В колледже, в котором я работала по субботам по протекции доброй Фитцпатрик и о чём из-за сумбурности записок толком так и не успела рассказать, было тихо и прохладно. Профессорша расстрогалась, расстроилась, отговаривала меня уезжать, говорила, что в Нью-Йорке тяжелее сделать карьеру и уж в колледж на работу там мне точно не пробиться. Доводов у меня не было никаких, кроме:
— Я не могу здесь больше оставаться.
Вздохнув, в запечатанном конверте она выдала мне все необходимые бумаги и, порывшись в записной книжке, снабдила адресом своей доброй приятельницы, живущей в Нью-Йорке, в Манхеттене, которая могла бы ненадолго приютить меня (адрес я тут же потеряла.)
В подвале дома стояли в коробках заранее уложенные вещи. Оставалось только позвонить в фирму, чтобы за ними приехали и отправили их в долгое плавание на корабле — осчастливить на Родине подруг и родственников. Себе я оставила самое необходимое.
В ресторан Люда идти отказалась, мотивируя страшной занятостью и усталостью, и предложила отметить мой отъезд дома.

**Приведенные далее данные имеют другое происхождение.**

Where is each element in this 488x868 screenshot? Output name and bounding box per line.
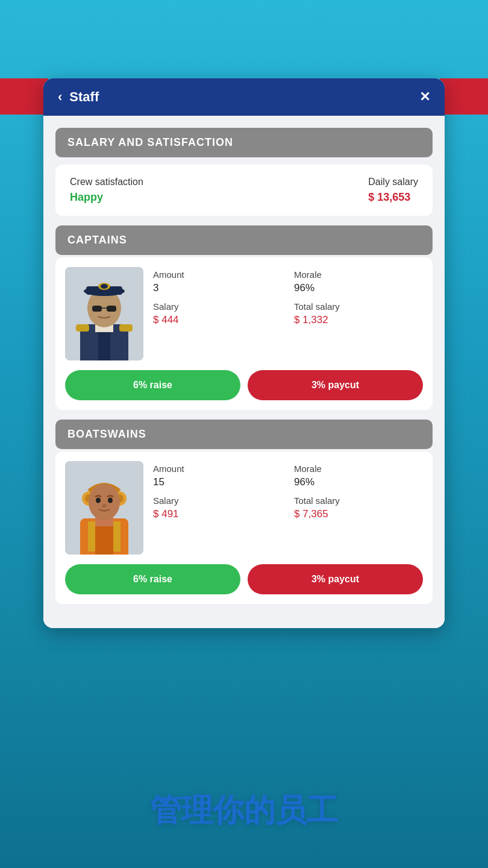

С утра из супермаркета привезли продукты, и весь день я готовила — оливье, голубцы и селёдку под шубой.
Вечером втроём мы посидели за столом. Гари я подарила бутылку дорогого коньяка, Люде — что-то из бижутерии. Задушевных посиделок не получилось. Гари, которому всё, кроме работы, было безразлично, сославшись на усталость, ушёл спать. Люда тоже была очень уставшей. Рано утром они куда-то вместе уезжали, и она беспокоилась, не забуду ли я запереть за собой дверь и просила быть осторожной и не поцарапать вещами стену. Мне почему-то стало обидно, что, несмотря на проживание в одном доме, участие в судьбе друг друга и общих родственников, подруг из нас не получилось — в Майами мы были гораздо ближе.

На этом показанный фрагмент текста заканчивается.